Ellena melihat ke arah teman-temannya, “Kalian tahu dari mana sih Pak Johan naksir sama aku? Aku loh nggak ngerasa kayak gitu sama sekali, tapi kenapa kalian malah sebarin kabar kayak gitu sih. Gak enak tau kalo ntar Pak Johan denger,” tanya Ellena balik.
“Yaelah Ell, dari gelagatnya aja udah tahu kali gimana perasaannya Pak Johan ke kamu. Semua orang yang ngelihat juga pasti tahu akan hal itu, tapi cuma kamu doang yang nggak tahu,” sahut Vira.
“Ah udahlah, nggak usah mikir yang kayak begitu.

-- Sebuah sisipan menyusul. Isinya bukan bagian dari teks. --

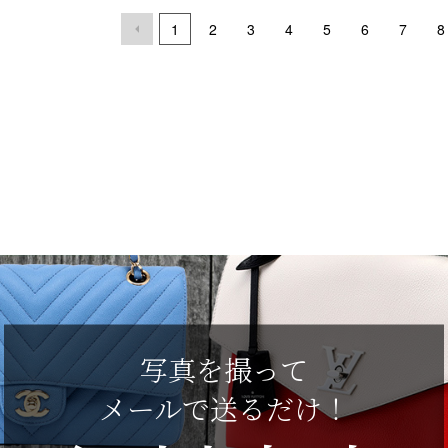
1
2
3
4
5
6
7
8
写真を撮って
メールで送るだけ！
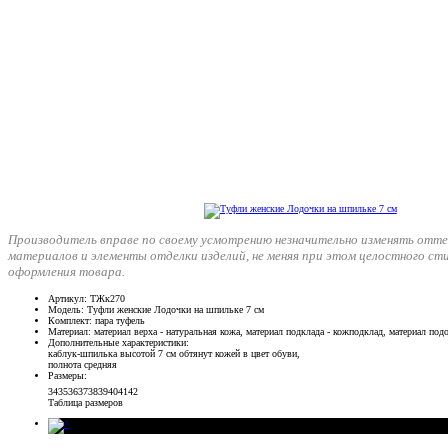
Производитель вправе по своему усмотрению незначительно изменять отте
материалов и элементы отделки изделий, не меняя при этом целостного ст
оформления товара.
Артикул
: ТЖк270
Модель
: Туфли женские Лодочки на шпильке 7 см
Комплект
: пара туфель
Материал
: материал верха - натуральная кожа, материал подклада - кожподклад, материал п
Дополнительные характеристики
:
каблук-шпилька высотой 7 см обтянут кожей в цвет обуви,
полнота средняя
Размеры
:
34
35
36
37
38
39
40
41
42
Таблица размеров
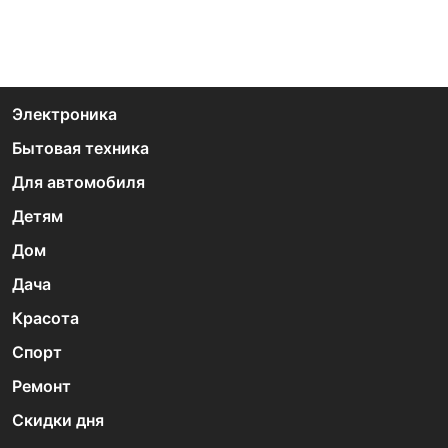
Электроника
Бытовая техника
Для автомобиля
Детям
Дом
Дача
Красота
Спорт
Ремонт
Скидки дня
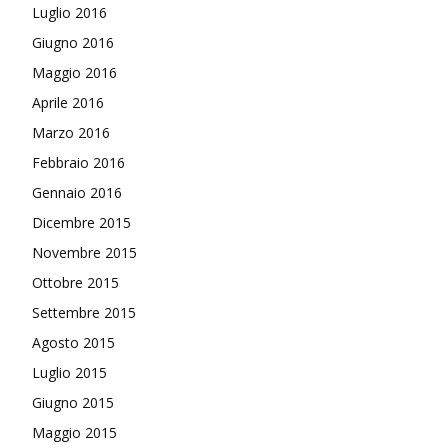
Luglio 2016
Giugno 2016
Maggio 2016
Aprile 2016
Marzo 2016
Febbraio 2016
Gennaio 2016
Dicembre 2015
Novembre 2015
Ottobre 2015
Settembre 2015
Agosto 2015
Luglio 2015
Giugno 2015
Maggio 2015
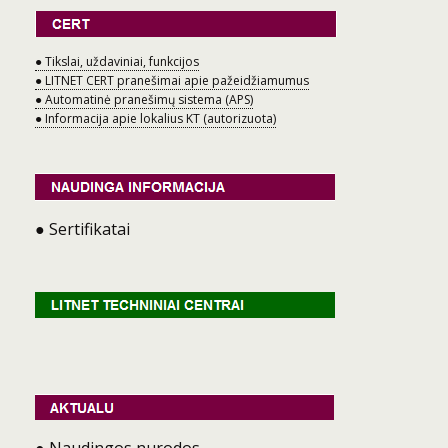
● Tikslai, uždaviniai, funkcijos
● LITNET CERT pranešimai apie pažeidžiamumus
● Automatinė pranešimų sistema (APS)
● Informacija apie lokalius KT (autorizuota)
● Sertifikatai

Entar malah aku dianggap kegeeran gara-gara percaya omongan kalian. Aku sekarang lagi pengen fokus sama promosi aku dulu.” Ellena berharap setelah ini tidak ada lagi gosio tentang dia di kantor ini.
“Eh eh ... lihat tuh siapa yang datang. Nggak salah tuh si ganteng makan di sini,” ucap salah satu teman Ellena yang di depannya.
“Si ganteng? Siapa lagi sih itu.” Ellena memutar badannya untuk melihat orang yang ada di belakangnya.